Python does cursor execute load all data

Question:

I am trying to query a large data (10 million rows) and try to prevent out of memory, but not familiar with Python and confused with different opinions regarding the execute(), cursor iterator and fetchone()

Am I right to assume that cursor.execute() does not load all data into memory and only when I call fetchone() then it will load 1 row of data

from mysql.connector import MySQLConnection


def query():
    conn = MySQLConnection(host=conf['host'],
                                conf['port'],
                                conf['user'],
                                conf['password'],
                                conf['database'])
    cursor = conn.cursor(buffered=True)
    cursor.execute('SELECT * FROM TABLE') # 10 million rows

does this cursor iterator does the same with fetchone() ?

for row in cursor:
    print(row)

is my code snippet is safe to handle 10 million rows of data? if not, how can I safely iterate the data without out of memory?

Asked By: Timothy

||

Answers:

Taken from MySQL documentation:

The fetchone() method is used by fetchall() and fetchmany(). It is also used when a cursor is used as an iterator.

The following example shows two equivalent ways to process a query result. The first uses fetchone() in a while loop, the second uses the cursor as an iterator:

# Using a while loop
cursor.execute("SELECT * FROM employees")
row = cursor.fetchone()
while row is not None:
  print(row)
  row = cursor.fetchone()

# Using the cursor as iterator
cursor.execute("SELECT * FROM employees")
for row in cursor:
  print(row)

It also stated that:

You must fetch all rows for the current query before executing new statements using the same connection.

If you are worried about performance issues you should use fetchmany(n) in a while loop until you fetch all of the results like so:

'An iterator that uses fetchmany to keep memory usage down'
    while True:
        results = cursor.fetchmany(arraysize)
        if not results:
            break
        for result in results:
            yield result

This behavior adheres to PEP249, which describes how and which methods db connectors should implement.
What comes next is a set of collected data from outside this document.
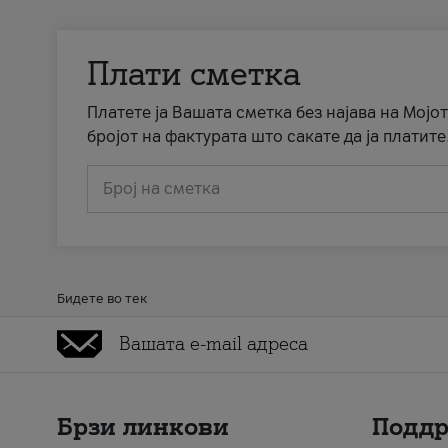
Плати сметка
Платете ја Вашата сметка без најава на Мојот
бројот на фактурата што сакате да ја платите
Број на сметка
Бидете во тек
Брзи линкови
Подд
A partial answer is given in this thread.

Basically the implementation of fetchall vs fetchmany vs fetchone would be up to the developers of the library depending on the database capabilities, but it would make sense, in the case of fetchmany and fetchone, that the unfetched/remaining results would be kept server side, until requested by another call or destruction of cursor object.

So in conclusion I think it is safe to assume calling execute method does not, in this case(mysqldb), dump all the data from the query to memory.

Answered By: Milos Grujic

My first suggestion is to use from mysql.connector import connect, which by the default will use the C extension (CMySQLConnection), instead of from mysql.connector import MySQLConnection (pure Python).

If you for some reason want to use the pure Python version, you can pass use_pure=True in connect()

The second suggestion is to paginate the results, if you use a buffered cursor, it will fetch the entire result set from the server. I don’t know if you want that with 10M rows.

Here’s some references:

https://dev.mysql.com/doc/refman/8.0/en/limit-optimization.html

https://dev.mysql.com/doc/connector-python/en/connector-python-api-mysqlcursorbuffered.html

Answered By: Nuno Mariz